Once "Кудрявые вол" turns up in a line below, reproduce that line and those after it exactly, stopping after the line with "sales@phutungxenangasia.vn"; leave pictures out.
____________________
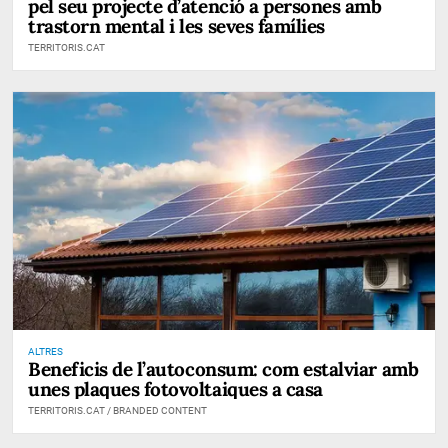
pel seu projecte d’atenció a persones amb
trastorn mental i les seves famílies
TERRITORIS.CAT
ALTRES
Beneficis de l’autoconsum: com estalviar amb
unes plaques fotovoltaiques a casa
TERRITORIS.CAT / BRANDED CONTENT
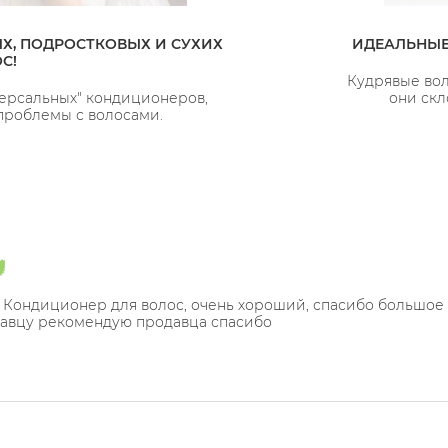
Х, ПОДРОСТКОВЫХ И СУХИХ
ИДЕАЛЬНЫЕ
С!
Кудрявые вол
ерсальных" кондиционеров,
они скл
проблемы с волосами.
 Кондиционер для волос, очень хороший, спасибо большое
авцу рекомендую продавца спасибо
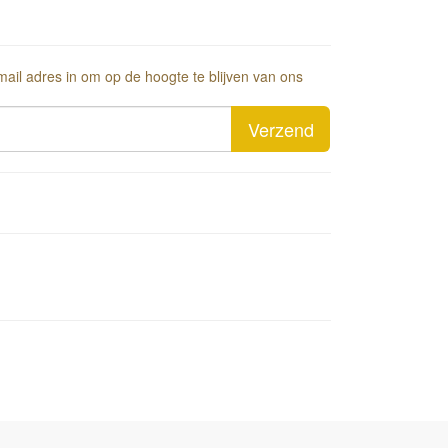
-mail adres in om op de hoogte te blijven van ons
Verzend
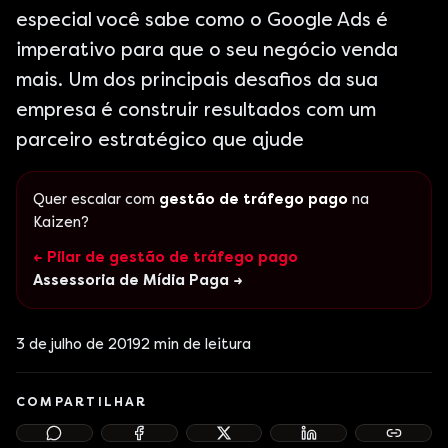
especial você sabe como o Google Ads é
imperativo para que o seu negócio venda
mais. Um dos principais desafios da sua
empresa é construir resultados com um
parceiro estratégico que ajude
Quer escalar com
gestão de tráfego pago
na
Kaizen?
← Pilar de gestão de tráfego pago
Assessoria de Mídia Paga →
3 de julho de 2019
2
min de leitura
COMPARTILHAR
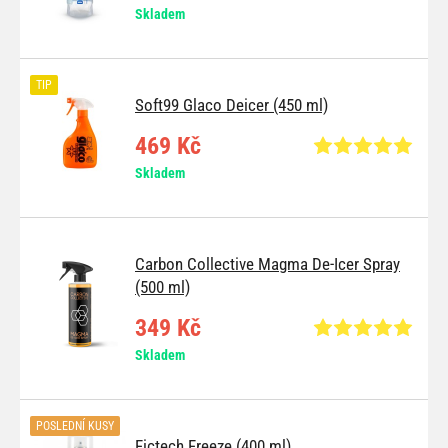
Skladem
TIP
Soft99 Glaco Deicer (450 ml)
469 Kč
Skladem
Carbon Collective Magma De-Icer Spray
(500 ml)
349 Kč
Skladem
POSLEDNÍ KUSY
Fictech Freeze (400 ml)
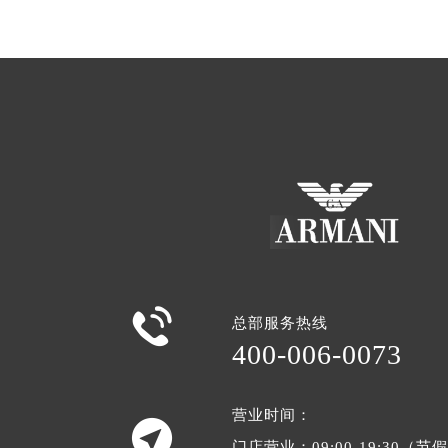

总部服务热线
400-006-0073
营业时间：

门店营业：09:00-19:30（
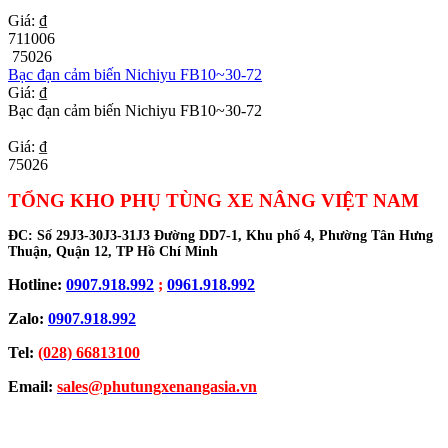
Giá: ₫
711006
75026
Bạc đạn cảm biến Nichiyu FB10~30-72
Giá: ₫
Bạc đạn cảm biến Nichiyu FB10~30-72
Giá: ₫
75026
TỔNG KHO PHỤ TÙNG XE NÂNG VIỆT NAM
ĐC:
Số 29J3-30J3-31J3 Đường DD7-1, Khu phố 4, Phường Tân Hưng
Thuận, Quận 12, TP Hồ Chí Minh
Hotline:
0907.918.992
;
0961.918.992
Zalo:
0907.918.992
Tel:
(028) 66813100
Email:
sales@phutungxenangasia.vn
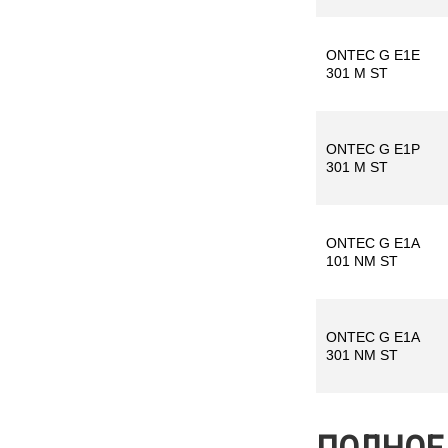
ONTEC G E1E
301 M ST
ONTEC G E1P
301 M ST
ONTEC G E1A
101 NM ST
ONTEC G E1A
301 NM ST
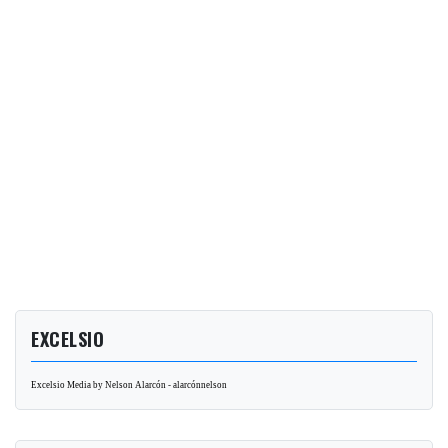
EXCELSIO
Excelsio Media by Nelson Alarcón - alarcónnelson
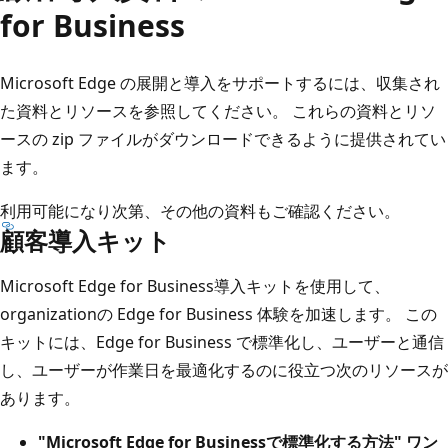
for Business
Microsoft Edge の展開と導入をサポートするには、収集され
た資料とリソースを参照してください。 これらの資料とリソ
ースの zip ファイルがダウンロードできるように提供されてい
ます。
利用可能になり次第、その他の資料もご確認ください。
顧客導入キット
Microsoft Edge for Business導入キットを使用して、
organizationの Edge for Business 体験を加速します。 この
キットには、Edge for Business で標準化し、ユーザーと通信
し、ユーザーが作業日を最適化するのに役立つ次のリソースが
あります。
"Microsoft Edge for Businessで標準化する方法" ワン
____________________
The answer:
Кудрявые вол
ерсальных" кондиционеров,
они скл
проблемы с волосами.
 Кондиционер для волос, очень хороший, спасибо большое
авцу рекомендую продавца спасибо
-mail adres in om op de hoogte te blijven van ons
Verzend
especial você sabe como o Google Ads é
imperativo para que o seu negócio venda
mais. Um dos principais desafios da sua
empresa é construir resultados com um
parceiro estratégico que ajude
Quer escalar com
gestão de tráfego pago
na
Kaizen?
← Pilar de gestão de tráfego pago
Assessoria de Mídia Paga →
3 de julho de 2019
2
min de leitura
COMPARTILHAR
Skladem
TIP
Soft99 Glaco Deicer (450 ml)
469 Kč
Skladem
Carbon Collective Magma De-Icer Spray
(500 ml)
349 Kč
Skladem
POSLEDNÍ KUSY
Fictech Freeze (400 ml)

总部服务热线
400-006-0073
营业时间：

门店营业：09:00-19:30（
Giá: ₫
711006
75026
Bạc đạn cảm biến Nichiyu FB10~30-72
Giá: ₫
Bạc đạn cảm biến Nichiyu FB10~30-72
Giá: ₫
75026
TỔNG KHO PHỤ TÙNG XE NÂNG VIỆT NAM
ĐC:
Số 29J3-30J3-31J3 Đường DD7-1, Khu phố 4, Phường Tân Hưng
Thuận, Quận 12, TP Hồ Chí Minh
Hotline:
0907.918.992
;
0961.918.992
Zalo:
0907.918.992
Tel:
(028) 66813100
Email:
sales@phutungxenangasia.vn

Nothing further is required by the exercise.